Saturday, August 8, 2015

In Which I Find Myself Surprised

It's probably no surprise that over the years, the way I read has been profoundly changed by Charlotte Mason's principles. Reading slowly, enjoying several books at a time, paying close attention, and even narration have all worked their way into my own reading habits. I'm trying new genres, and discovering that I like them (for the most part). However—color me prejudiced—I have always preferred long, satisfying reads. I'm more than happy to hang on for several hundred pages while an author introduces me to a brand new world, it's rules, and it's inhabitants. It's the mental equivalent of a giant pot of deliciously satisfying lamb stew.

Illustrations by Joanna Hunt
While I have expanded the kinds of reading I enjoy, I stubbornly clung to my deliciously long books. Over and over again, I turned my nose up at short stories. How can you learn to love a character in twelve pages? It's ridiculous. I positively sneered at essays. Humph, they are over before they even get properly going. (Shades of Kipling's camel, and we all know what happened to him.) No. No thanks. Not interested. Humph.

Then I met this book:

If Robert Jordan's Wheel of Time series is the equivalent of a pot of bubbling, thick stew (a massive pot of ridiculously thick stew with a whole lot of random ingredients... but I digress), Anne Fadiman's book of essays is a platter of those tiny little entrées at a gourmet restaurant. They may not be large, but they are beautiful to look at, the flavors are a blend of familiar and surprising, and the textures combine perfectly. Reading them is an experience to be savored, not a Country Buffet to stuff myself at. Ex Libris is filled with essays about books and the thrills of being a bibliophile, so I'll admit that I was inclined to enjoy it before I even began. Still, I was surprised by how much I like the format. Essays are short and to the point, but they aren't necessarily simple.

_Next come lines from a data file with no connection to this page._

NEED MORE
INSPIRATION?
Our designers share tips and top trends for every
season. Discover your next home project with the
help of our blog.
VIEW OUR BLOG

Fadiman's stories make me laugh. I recognize myself in them. Favorite bits have me nodding along as I read. However, when I get to the end of the essay, it turns out not to be the end of the story. I find myself turning bits and phrases over in my mind. After reading the second essay, "The Joy of Sesquipedalians," I found myself mumbling sesquipedalian, grimoire, and mephitic under my breath as I made the bed and vacuumed the floor. (Especially mephitic. It WAS housecleaning day, after all.) I was thinking about Tennyson and the beauty of his lines while I brushed my teeth. I felt an Ah Ha! moment while listening to a lecture about the value of beauty, for it's own sake rather than for any utilitarian purpose. Yup, that's exactly what she meant when she talked about the glory of those big, rollable words. Fadiman's insights have lingered far beyond the few pages her stories themselves take up.

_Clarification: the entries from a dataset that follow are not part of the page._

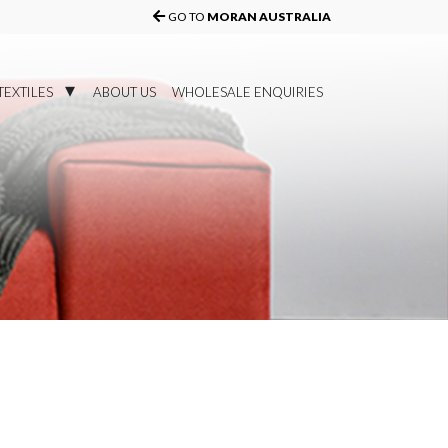
GO TO
MORAN AUSTRALIA
TEXTILES
ABOUT US
WHOLESALE ENQUIRIES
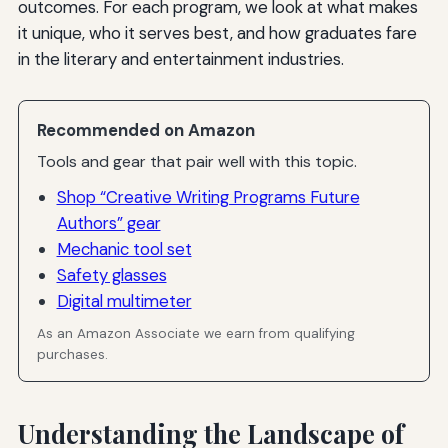
outcomes. For each program, we look at what makes
it unique, who it serves best, and how graduates fare
in the literary and entertainment industries.
Recommended on Amazon
Tools and gear that pair well with this topic.
Shop “Creative Writing Programs Future
Authors” gear
Mechanic tool set
Safety glasses
Digital multimeter
As an Amazon Associate we earn from qualifying
purchases.
Understanding the Landscape of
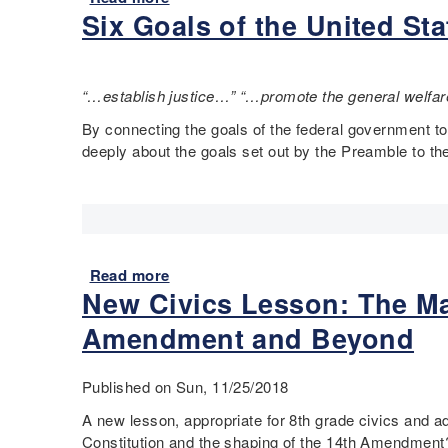
n
s
?
Six Goals of the United St
s
b
s
(
o
o
t
8
n
u
i
t
e
t
t
“…establish justice…” “…promote the general welfare
h
x
I
u
g
a
t
By connecting the goals of the federal government to
t
r
m
'
deeply about the goals set out by the Preamble to the
i
a
p
s
o
d
l
y
n
e
e
o
i
)
:
u
n
D
r
e
Read more
a
o
A
v
New Civics Lesson: The Ma
b
e
m
e
o
s
e
Amendment and Beyond
r
u
t
r
y
t
h
i
g
S
Published on Sun, 11/25/2018
e
c
r
i
F
a
a
A new lesson, appropriate for 8th grade civics and 
x
i
!
d
Constitution and the shaping of the 14
th
Amendment? W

Maybe it's a function of maturity. More likely, it's a matter of getting used to something new. Like Tiger and her vegetables, it has taken many tentative stabs at this new genre—a taste here (quickly spat out), then a little nibble here (not quite so bad, but hardly marvelous), a few bits of Aldo Leopold's A Sand County Almanac over here (ooooh, I might actually like this), and then something clicks. My palette expands. A new love is born.

Once again, I find that Miss Mason is a wise woman. While she speaks specifically of curriculum, I find that my own self-education needs do not vary in any essential way from my students' needs.
“In the nature of things then the unspoken demand of children is for a wide and very varied curriculum; it is necessary that they should have some knowledge of the wide range of interests proper to them as human beings, and for no reasons of convenience or time limitations may we curtail their proper curriculum
(Vol. 6, p. 14).
There is so much out there beyond my regular genres, my familiar styles. Don't quit on your kids—or yourself—if you don't click with everything the first time you encounter it. Don't limit yourself to the things you are used to. Life is a big feast, and part of its wonder is the wide variety of goodness, truth, and beauty.

How about you? Have you been surprised lately by a new author, book, or genre?